History and Structure of DNA

Study Notes

Gregor Mendel is known as the "Father of Genetics" for his experiments with plants in 1857.
DNA was first observed by Frederich Miescher in 1869.
James Watson and Francis Crick determined the structure of DNA in 1953, based on the work of Rosalind Franklin.

Nucleic acids are large biomolecules made from monomers known as nucleotides.
There are two types of nucleic acids: Deoxyribonucleic acid (DNA) and Ribonucleic acid (RNA).

DNA is a long polymer made of repeating units called nucleotides.
The base pairs that join the two strands of DNA are in a spiral staircase formation in the molecule's interior.
Hydrogen bonds hold the two strands together.
The B form of DNA is right-handed and contains 10 base pairs per turn.
The A form is similar to the B form but more compact.
The Z form is left-handed and has bases positioned toward the helix's periphery.
The DNA strands run in opposite directions, known as antiparallel, from 5' to 3'.
Covalent bonds connect the sugar and phosphates of two nucleotides, forming phosphodiester bonds.
Hydrogen bonds connect complementary nitrogenous bases.
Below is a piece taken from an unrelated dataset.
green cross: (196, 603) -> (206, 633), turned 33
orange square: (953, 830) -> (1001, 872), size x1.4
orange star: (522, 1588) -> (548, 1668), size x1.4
This is known as Chargaff's Rule: Adenine pairs with Thymine (A-T) and Guanine pairs with Cytosine (G-C).
DNA is the genetic material, found in the nucleus of non-dividing cells as chromatin.
Chromatin is a complex of protein and DNA.
Chromosomes are formed during cell division.
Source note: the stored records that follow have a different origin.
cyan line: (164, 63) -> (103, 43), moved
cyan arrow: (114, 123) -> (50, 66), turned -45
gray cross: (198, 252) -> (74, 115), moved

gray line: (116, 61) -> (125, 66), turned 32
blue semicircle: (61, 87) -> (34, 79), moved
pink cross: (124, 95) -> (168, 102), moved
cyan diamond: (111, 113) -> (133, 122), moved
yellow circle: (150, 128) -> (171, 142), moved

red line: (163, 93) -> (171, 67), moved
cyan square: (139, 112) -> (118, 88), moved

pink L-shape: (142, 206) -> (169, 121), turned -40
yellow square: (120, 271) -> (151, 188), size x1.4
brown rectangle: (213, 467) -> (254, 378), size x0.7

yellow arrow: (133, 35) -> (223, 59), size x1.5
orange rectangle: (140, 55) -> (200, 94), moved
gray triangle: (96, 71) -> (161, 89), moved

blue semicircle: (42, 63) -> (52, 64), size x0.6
DNA is found in the nucleus, while RNA is found in the cytoplasm.
DNA contains deoxyribose sugar, while RNA contains ribose sugar.
DNA contains the bases Adenine, Thymine, Guanine, and Cytosine, while RNA contains Adenine, Uracil, Guanine, and Cytosine.
DNA is a double helix, while RNA is a single helix.
There is only one type of DNA, while there are several types of RNA: mRNA, tRNA, and rRNA.
DNA is synthesized through replication, while RNA is synthesized through transcription.
DNA functions as storage and transfer of genetic information, while RNA functions in protein synthesis through translation.
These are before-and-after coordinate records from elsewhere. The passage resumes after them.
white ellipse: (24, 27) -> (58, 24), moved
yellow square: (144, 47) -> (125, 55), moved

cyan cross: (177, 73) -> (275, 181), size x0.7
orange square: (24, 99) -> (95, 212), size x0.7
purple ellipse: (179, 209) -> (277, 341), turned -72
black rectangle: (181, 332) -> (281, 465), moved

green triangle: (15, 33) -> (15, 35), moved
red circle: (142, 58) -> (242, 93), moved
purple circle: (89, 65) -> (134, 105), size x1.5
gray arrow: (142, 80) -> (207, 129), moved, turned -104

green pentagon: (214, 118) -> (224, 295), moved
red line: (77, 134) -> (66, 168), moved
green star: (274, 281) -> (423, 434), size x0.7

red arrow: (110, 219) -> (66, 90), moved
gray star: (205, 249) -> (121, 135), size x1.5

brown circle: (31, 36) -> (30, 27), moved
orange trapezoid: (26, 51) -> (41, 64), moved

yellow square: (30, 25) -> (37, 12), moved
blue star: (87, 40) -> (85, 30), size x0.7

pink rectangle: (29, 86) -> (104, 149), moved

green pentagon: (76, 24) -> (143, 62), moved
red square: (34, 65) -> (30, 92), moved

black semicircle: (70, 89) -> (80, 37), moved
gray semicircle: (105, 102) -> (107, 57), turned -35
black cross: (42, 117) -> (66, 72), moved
mRNAs (Messenger RNAs) code for proteins.
rRNAs (Ribosomal RNAs) form the basic structure of the ribosome and are essential for protein synthesis.
tRNAs (Transfer RNAs) adapt between mRNA and amino acids, playing a central role in protein synthesis.
snRNAs (Small nuclear RNAs) function in a variety of nuclear processes, including pre-mRNA splicing.
snoRNAs (Small nucleolar RNAs) process and chemically modify rRNAs.
miRNAs (MicroRNAs) regulate gene expression by blocking translation of specific mRNAs and causing their degradation.
siRNAs (Small interfering RNAs) turn off gene expression by directing the degradation of selective mRNAs and regulating chromatin structure.
piRNAs (Piwi-interacting RNAs) bind to piwi proteins, protecting the germ line from transposable elements.
lncRNAs (Long noncoding RNAs) act as scaffolds and regulate various cell processes, including X-chromosome inactivation.

Denaturation occurs when alkali or heat causes DNA strands to separate but doesn't break phosphodiester bonds.
Renaturation happens when separated DNA strands are brought back together through slow temperature decrease, allowing base pairs to reform.
Hybridization occurs when a single strand of DNA or RNA forms base pairs with a complementary sequence on another strand of DNA or RNA.

Mitochondrial DNA is a circular double-stranded molecule found within the mitochondrial matrix.
The mitochondrial genetic code slightly differs from genomic DNA.
Mitochondrial DNA codes for 13 protein subunits of the electron transport chain, large and small ribosomal RNA (rRNA), and 22 transfer RNAs (tRNAs).
Mitochondrial DNA is inherited maternally with mitochondria from the egg contributing entirely to the zygote.
Mitochondrial DNA has a higher mutation rate than the nuclear genome.